How to complete this task:
Each line of the material holding the word "settings" must be identified and copied.

The records:
□ □ □ □ □
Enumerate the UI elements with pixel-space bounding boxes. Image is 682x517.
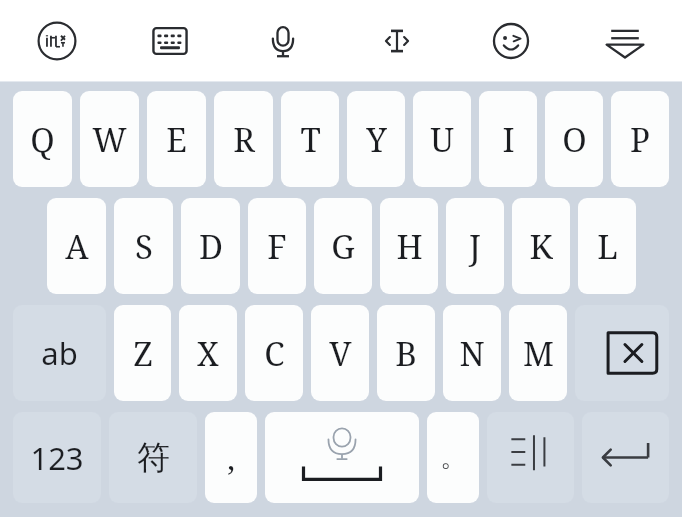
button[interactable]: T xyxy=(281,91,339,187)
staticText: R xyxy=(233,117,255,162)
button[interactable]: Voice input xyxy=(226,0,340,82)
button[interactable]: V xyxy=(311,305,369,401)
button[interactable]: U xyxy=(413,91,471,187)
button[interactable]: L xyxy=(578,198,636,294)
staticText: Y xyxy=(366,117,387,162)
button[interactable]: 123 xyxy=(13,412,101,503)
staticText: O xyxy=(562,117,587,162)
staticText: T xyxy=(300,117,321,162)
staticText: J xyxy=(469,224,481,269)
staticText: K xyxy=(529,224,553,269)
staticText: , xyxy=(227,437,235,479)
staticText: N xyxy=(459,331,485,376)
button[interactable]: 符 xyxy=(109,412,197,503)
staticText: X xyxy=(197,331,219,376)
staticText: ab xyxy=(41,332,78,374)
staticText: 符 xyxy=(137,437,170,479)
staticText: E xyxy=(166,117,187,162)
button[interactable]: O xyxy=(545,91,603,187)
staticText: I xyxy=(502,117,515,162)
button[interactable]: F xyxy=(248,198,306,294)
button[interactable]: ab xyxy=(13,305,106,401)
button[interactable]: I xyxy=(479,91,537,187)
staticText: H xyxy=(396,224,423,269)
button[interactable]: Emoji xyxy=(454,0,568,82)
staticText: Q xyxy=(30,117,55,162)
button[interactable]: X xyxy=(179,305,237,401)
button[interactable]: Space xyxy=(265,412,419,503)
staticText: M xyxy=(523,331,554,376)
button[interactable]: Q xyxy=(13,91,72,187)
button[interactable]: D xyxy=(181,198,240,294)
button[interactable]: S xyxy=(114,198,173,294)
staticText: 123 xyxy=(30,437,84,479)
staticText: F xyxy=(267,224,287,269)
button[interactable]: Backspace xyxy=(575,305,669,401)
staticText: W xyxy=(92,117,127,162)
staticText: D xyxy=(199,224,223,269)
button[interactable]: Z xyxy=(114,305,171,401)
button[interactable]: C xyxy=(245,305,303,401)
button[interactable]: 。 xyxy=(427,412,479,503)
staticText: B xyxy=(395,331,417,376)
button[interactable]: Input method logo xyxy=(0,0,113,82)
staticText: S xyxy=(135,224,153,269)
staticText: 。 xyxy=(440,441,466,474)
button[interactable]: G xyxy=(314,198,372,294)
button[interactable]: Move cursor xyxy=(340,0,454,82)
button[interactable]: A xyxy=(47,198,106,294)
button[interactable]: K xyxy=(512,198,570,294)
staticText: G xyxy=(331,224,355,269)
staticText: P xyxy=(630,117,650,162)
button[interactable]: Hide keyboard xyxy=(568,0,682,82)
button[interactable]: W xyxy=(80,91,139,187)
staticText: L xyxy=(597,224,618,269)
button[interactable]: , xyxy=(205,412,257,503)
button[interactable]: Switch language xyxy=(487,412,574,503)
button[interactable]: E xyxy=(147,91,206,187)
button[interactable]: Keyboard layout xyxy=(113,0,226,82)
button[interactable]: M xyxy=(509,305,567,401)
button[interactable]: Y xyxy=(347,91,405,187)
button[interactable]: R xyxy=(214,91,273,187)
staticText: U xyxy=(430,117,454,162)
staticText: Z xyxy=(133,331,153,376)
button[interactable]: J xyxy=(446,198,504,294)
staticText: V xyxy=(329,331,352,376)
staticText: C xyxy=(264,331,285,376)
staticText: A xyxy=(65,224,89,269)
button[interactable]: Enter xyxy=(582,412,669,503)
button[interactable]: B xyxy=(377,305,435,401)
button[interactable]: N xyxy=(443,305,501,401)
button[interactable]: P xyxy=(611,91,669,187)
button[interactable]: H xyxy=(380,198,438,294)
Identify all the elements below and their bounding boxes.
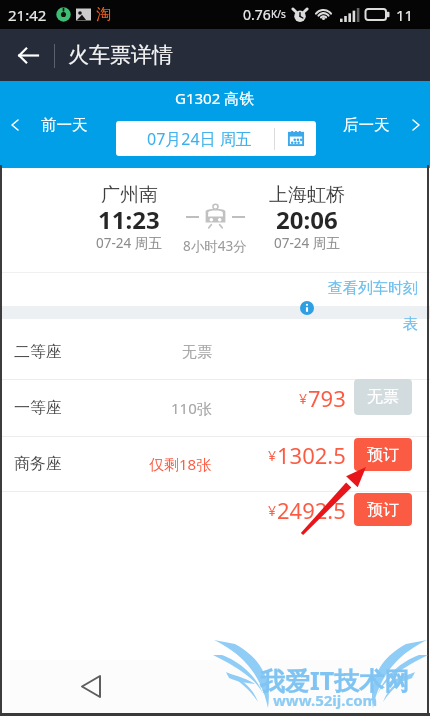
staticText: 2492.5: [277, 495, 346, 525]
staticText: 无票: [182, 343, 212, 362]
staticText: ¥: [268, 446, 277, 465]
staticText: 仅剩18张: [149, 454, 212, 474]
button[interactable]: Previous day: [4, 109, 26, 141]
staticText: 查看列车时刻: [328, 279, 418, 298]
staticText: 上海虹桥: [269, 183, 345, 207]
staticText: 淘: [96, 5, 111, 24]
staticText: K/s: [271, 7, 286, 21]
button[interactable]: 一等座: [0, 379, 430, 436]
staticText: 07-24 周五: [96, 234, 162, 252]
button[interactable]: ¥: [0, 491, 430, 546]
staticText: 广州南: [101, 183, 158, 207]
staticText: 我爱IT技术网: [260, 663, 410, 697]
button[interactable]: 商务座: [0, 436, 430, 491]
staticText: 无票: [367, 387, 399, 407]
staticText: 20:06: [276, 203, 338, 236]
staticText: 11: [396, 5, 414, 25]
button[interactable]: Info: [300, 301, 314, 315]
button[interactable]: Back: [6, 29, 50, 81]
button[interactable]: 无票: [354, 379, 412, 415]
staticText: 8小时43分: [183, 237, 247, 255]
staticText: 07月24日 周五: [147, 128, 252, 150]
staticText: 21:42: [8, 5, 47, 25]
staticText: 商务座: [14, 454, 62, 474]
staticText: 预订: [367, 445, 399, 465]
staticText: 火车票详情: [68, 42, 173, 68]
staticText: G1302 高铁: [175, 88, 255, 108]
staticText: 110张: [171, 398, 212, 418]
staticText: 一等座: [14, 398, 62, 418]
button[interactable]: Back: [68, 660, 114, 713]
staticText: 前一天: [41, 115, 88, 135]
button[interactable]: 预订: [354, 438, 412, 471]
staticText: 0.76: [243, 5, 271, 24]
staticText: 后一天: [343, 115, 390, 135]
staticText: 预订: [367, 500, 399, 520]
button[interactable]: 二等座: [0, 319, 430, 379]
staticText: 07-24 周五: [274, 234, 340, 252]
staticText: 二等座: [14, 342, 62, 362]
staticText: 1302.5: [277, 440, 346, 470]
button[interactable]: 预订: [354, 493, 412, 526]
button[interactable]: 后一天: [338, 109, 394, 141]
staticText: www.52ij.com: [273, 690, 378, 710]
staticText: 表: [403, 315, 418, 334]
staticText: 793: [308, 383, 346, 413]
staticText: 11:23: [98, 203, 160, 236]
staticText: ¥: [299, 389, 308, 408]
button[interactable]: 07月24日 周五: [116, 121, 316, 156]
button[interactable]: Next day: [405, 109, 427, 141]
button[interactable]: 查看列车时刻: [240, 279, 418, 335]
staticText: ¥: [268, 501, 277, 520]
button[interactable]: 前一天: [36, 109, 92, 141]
□ □ □ □ □
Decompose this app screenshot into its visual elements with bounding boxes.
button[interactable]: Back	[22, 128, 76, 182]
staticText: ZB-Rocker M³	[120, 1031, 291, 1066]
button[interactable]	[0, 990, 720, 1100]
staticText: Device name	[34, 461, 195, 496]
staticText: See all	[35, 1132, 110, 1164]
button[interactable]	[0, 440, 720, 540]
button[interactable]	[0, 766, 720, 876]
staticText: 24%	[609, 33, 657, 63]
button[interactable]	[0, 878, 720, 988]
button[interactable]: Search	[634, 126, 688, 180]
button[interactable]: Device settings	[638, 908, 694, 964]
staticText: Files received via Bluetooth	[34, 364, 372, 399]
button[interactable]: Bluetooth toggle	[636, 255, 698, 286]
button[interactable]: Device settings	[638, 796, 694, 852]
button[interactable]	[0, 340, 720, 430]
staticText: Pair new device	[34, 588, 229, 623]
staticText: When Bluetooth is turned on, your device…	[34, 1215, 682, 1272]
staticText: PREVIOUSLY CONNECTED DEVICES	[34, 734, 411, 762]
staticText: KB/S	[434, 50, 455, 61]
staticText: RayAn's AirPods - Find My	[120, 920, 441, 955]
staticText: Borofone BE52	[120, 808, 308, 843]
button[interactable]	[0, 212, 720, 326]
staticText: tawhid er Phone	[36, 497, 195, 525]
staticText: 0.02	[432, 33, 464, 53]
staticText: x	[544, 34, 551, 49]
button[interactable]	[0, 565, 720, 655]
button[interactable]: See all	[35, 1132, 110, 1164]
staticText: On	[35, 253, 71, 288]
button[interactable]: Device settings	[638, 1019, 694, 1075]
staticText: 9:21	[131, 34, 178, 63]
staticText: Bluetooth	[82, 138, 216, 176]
□ □ □ □ □
Written reply:
button[interactable]: Device settings	[638, 908, 694, 964]
button[interactable]: Device settings	[638, 796, 694, 852]
button[interactable]: Device settings	[638, 1019, 694, 1075]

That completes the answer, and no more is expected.